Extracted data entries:

* * * * * * *

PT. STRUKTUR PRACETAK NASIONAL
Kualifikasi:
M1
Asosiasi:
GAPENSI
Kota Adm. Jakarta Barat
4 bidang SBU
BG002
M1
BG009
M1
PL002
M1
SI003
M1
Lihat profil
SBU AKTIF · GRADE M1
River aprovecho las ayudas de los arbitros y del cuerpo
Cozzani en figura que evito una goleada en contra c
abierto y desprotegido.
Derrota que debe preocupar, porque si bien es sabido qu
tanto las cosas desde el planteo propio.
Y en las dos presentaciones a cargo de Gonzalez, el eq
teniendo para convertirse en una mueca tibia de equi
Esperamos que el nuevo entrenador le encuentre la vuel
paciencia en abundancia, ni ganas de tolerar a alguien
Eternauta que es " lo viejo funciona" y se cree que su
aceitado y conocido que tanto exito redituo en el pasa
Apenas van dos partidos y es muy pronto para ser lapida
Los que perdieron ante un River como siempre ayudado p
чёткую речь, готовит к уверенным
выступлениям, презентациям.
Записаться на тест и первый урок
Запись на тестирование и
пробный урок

* * * * * * *

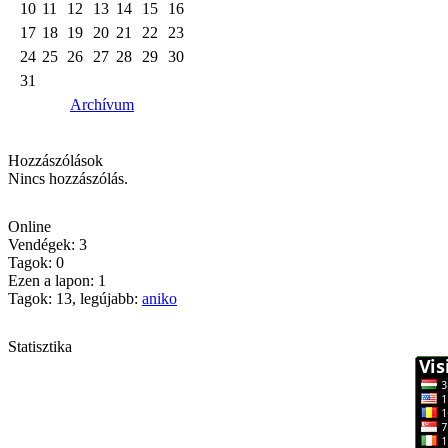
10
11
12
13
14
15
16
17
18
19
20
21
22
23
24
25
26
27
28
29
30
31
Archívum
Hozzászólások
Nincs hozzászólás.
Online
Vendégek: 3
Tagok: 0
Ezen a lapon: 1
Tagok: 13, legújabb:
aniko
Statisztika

* * * * * * *

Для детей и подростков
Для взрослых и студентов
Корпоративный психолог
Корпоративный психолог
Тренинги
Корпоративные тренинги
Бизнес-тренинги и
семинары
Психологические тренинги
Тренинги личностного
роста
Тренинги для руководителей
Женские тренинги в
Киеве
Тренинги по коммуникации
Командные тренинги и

* * * * * * *

-- Task statement --
Find the lines above that contain the string "tanto" and answer with how many there are, nothing else.

-- Task response --
2